--- START ---

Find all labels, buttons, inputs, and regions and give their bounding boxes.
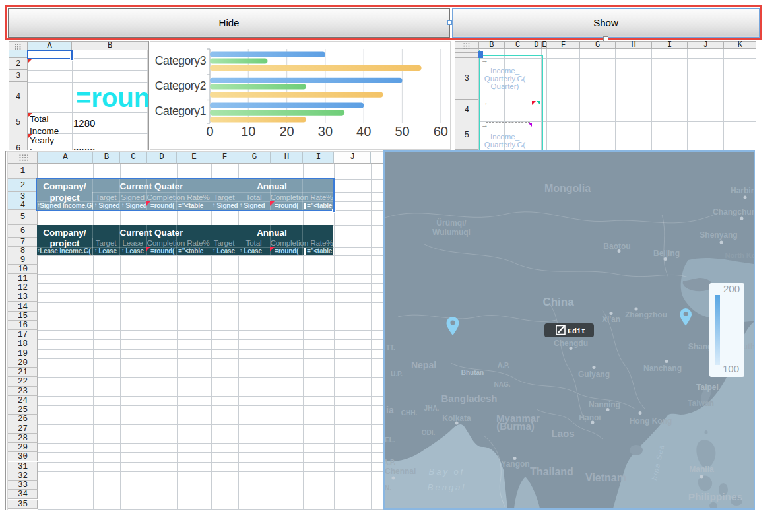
svg-text:Chennai: Chennai bbox=[385, 467, 416, 476]
svg-text:0: 0 bbox=[206, 124, 213, 139]
svg-text:Edit: Edit bbox=[568, 327, 586, 335]
svg-text:ia: ia bbox=[386, 405, 394, 415]
svg-text:Bhutan: Bhutan bbox=[461, 369, 484, 376]
svg-text:Thailand: Thailand bbox=[530, 466, 573, 477]
svg-text:Baotou: Baotou bbox=[603, 242, 630, 251]
svg-text:Wulumuqi: Wulumuqi bbox=[432, 228, 471, 237]
svg-text:Changchun: Changchun bbox=[713, 207, 754, 216]
svg-text:Taipei: Taipei bbox=[696, 383, 719, 392]
svg-text:Shang: Shang bbox=[688, 342, 713, 351]
svg-text:60: 60 bbox=[434, 124, 448, 139]
svg-text:Bay of: Bay of bbox=[429, 467, 465, 477]
svg-text:A.P.: A.P. bbox=[498, 362, 509, 369]
svg-text:Laos: Laos bbox=[551, 428, 574, 439]
svg-text:Bangladesh: Bangladesh bbox=[441, 393, 497, 404]
svg-text:TT.: TT. bbox=[386, 344, 395, 351]
svg-text:Ürümqi/: Ürümqi/ bbox=[436, 218, 467, 228]
svg-text:N.: N. bbox=[385, 484, 391, 492]
svg-text:Bengal: Bengal bbox=[428, 482, 466, 492]
svg-text:ODI.: ODI. bbox=[422, 429, 436, 436]
svg-text:Shenyang: Shenyang bbox=[700, 230, 737, 240]
svg-text:Nepal: Nepal bbox=[411, 360, 436, 370]
svg-text:CHH.: CHH. bbox=[401, 409, 418, 416]
svg-text:NAG.: NAG. bbox=[494, 381, 511, 388]
svg-text:30: 30 bbox=[318, 124, 333, 139]
svg-text:Xi'an: Xi'an bbox=[602, 315, 620, 324]
svg-text:U.P.: U.P. bbox=[391, 370, 403, 378]
svg-text:Nanchang: Nanchang bbox=[643, 364, 682, 373]
svg-text:China: China bbox=[542, 296, 574, 308]
svg-text:Taiwan: Taiwan bbox=[688, 399, 714, 408]
svg-text:50: 50 bbox=[395, 124, 409, 139]
svg-text:Mongolia: Mongolia bbox=[544, 183, 591, 194]
svg-text:100: 100 bbox=[723, 363, 739, 374]
svg-text:40: 40 bbox=[356, 124, 371, 139]
svg-text:Harbin: Harbin bbox=[731, 186, 754, 195]
svg-text:Chengdu: Chengdu bbox=[554, 339, 588, 348]
svg-text:Category1: Category1 bbox=[155, 104, 206, 117]
svg-text:Beijing: Beijing bbox=[653, 249, 680, 258]
svg-text:EL.: EL. bbox=[385, 436, 395, 444]
svg-text:(Burma): (Burma) bbox=[496, 420, 535, 432]
svg-text:Vietnam: Vietnam bbox=[585, 472, 626, 483]
svg-text:JHA.: JHA. bbox=[424, 405, 440, 412]
svg-text:Nanning: Nanning bbox=[589, 400, 620, 409]
svg-text:Manila: Manila bbox=[689, 465, 714, 474]
svg-text:Guiyang: Guiyang bbox=[578, 370, 610, 379]
svg-text:10: 10 bbox=[241, 124, 255, 139]
svg-text:Category3: Category3 bbox=[155, 54, 206, 67]
svg-text:Zhengzhou: Zhengzhou bbox=[625, 310, 667, 319]
svg-text:Philippines: Philippines bbox=[688, 491, 743, 502]
svg-text:Category2: Category2 bbox=[155, 79, 206, 92]
svg-text:20: 20 bbox=[279, 124, 294, 139]
svg-text:Yangon: Yangon bbox=[501, 459, 529, 469]
svg-text:200: 200 bbox=[723, 283, 740, 294]
svg-text:North Ko: North Ko bbox=[725, 251, 754, 259]
svg-text:Hanoi: Hanoi bbox=[579, 413, 601, 422]
svg-text:Hong Kong: Hong Kong bbox=[630, 416, 672, 426]
svg-text:A.P.: A.P. bbox=[385, 459, 395, 466]
svg-text:uth: uth bbox=[743, 342, 754, 351]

--- END ---

# PROBLEM TO SOLVE
Pictures stay out; everything else in the records above gets copied exactly.

# WRITTEN RESPONSE
Find all labels, buttons, inputs, and regions and give their bounding boxes.
svg-text:Chennai: Chennai bbox=[385, 467, 416, 476]
svg-text:0: 0 bbox=[206, 124, 213, 139]
svg-text:Edit: Edit bbox=[568, 327, 586, 335]
svg-text:ia: ia bbox=[386, 405, 394, 415]
svg-text:Bhutan: Bhutan bbox=[461, 369, 484, 376]
svg-text:Thailand: Thailand bbox=[530, 466, 573, 477]
svg-text:Baotou: Baotou bbox=[603, 242, 630, 251]
svg-text:Wulumuqi: Wulumuqi bbox=[432, 228, 471, 237]
svg-text:Changchun: Changchun bbox=[713, 207, 754, 216]
svg-text:Taipei: Taipei bbox=[696, 383, 719, 392]
svg-text:Shang: Shang bbox=[688, 342, 713, 351]
svg-text:60: 60 bbox=[434, 124, 448, 139]
svg-text:Bay of: Bay of bbox=[429, 467, 465, 477]
svg-text:A.P.: A.P. bbox=[498, 362, 509, 369]
svg-text:Laos: Laos bbox=[551, 428, 574, 439]
svg-text:Bangladesh: Bangladesh bbox=[441, 393, 497, 404]
svg-text:TT.: TT. bbox=[386, 344, 395, 351]
svg-text:Ürümqi/: Ürümqi/ bbox=[436, 218, 467, 228]
svg-text:N.: N. bbox=[385, 484, 391, 492]
svg-text:Bengal: Bengal bbox=[428, 482, 466, 492]
svg-text:ODI.: ODI. bbox=[422, 429, 436, 436]
svg-text:Shenyang: Shenyang bbox=[700, 230, 737, 240]
svg-text:Nepal: Nepal bbox=[411, 360, 436, 370]
svg-text:CHH.: CHH. bbox=[401, 409, 418, 416]
svg-text:NAG.: NAG. bbox=[494, 381, 511, 388]
svg-text:30: 30 bbox=[318, 124, 333, 139]
svg-text:Xi'an: Xi'an bbox=[602, 315, 620, 324]
svg-text:U.P.: U.P. bbox=[391, 370, 403, 378]
svg-text:Nanchang: Nanchang bbox=[643, 364, 682, 373]
svg-text:China: China bbox=[542, 296, 574, 308]
svg-text:Taiwan: Taiwan bbox=[688, 399, 714, 408]
svg-text:50: 50 bbox=[395, 124, 409, 139]
svg-text:Mongolia: Mongolia bbox=[544, 183, 591, 194]
svg-text:100: 100 bbox=[723, 363, 739, 374]
svg-text:40: 40 bbox=[356, 124, 371, 139]
svg-text:Harbin: Harbin bbox=[731, 186, 754, 195]
svg-text:Chengdu: Chengdu bbox=[554, 339, 588, 348]
svg-text:Category1: Category1 bbox=[155, 104, 206, 117]
svg-text:Beijing: Beijing bbox=[653, 249, 680, 258]
svg-text:EL.: EL. bbox=[385, 436, 395, 444]
svg-text:(Burma): (Burma) bbox=[496, 420, 535, 432]
svg-text:Vietnam: Vietnam bbox=[585, 472, 626, 483]
svg-text:JHA.: JHA. bbox=[424, 405, 440, 412]
svg-text:Nanning: Nanning bbox=[589, 400, 620, 409]
svg-text:Manila: Manila bbox=[689, 465, 714, 474]
svg-text:Guiyang: Guiyang bbox=[578, 370, 610, 379]
svg-text:10: 10 bbox=[241, 124, 255, 139]
svg-text:Category3: Category3 bbox=[155, 54, 206, 67]
svg-text:Zhengzhou: Zhengzhou bbox=[625, 310, 667, 319]
svg-text:Philippines: Philippines bbox=[688, 491, 743, 502]
svg-text:Category2: Category2 bbox=[155, 79, 206, 92]
svg-text:20: 20 bbox=[279, 124, 294, 139]
svg-text:Yangon: Yangon bbox=[501, 459, 529, 469]
svg-text:200: 200 bbox=[723, 283, 740, 294]
svg-text:North Ko: North Ko bbox=[725, 251, 754, 259]
svg-text:Hanoi: Hanoi bbox=[579, 413, 601, 422]
svg-text:Hong Kong: Hong Kong bbox=[630, 416, 672, 426]
svg-text:A.P.: A.P. bbox=[385, 459, 395, 466]
svg-text:uth: uth bbox=[743, 342, 754, 351]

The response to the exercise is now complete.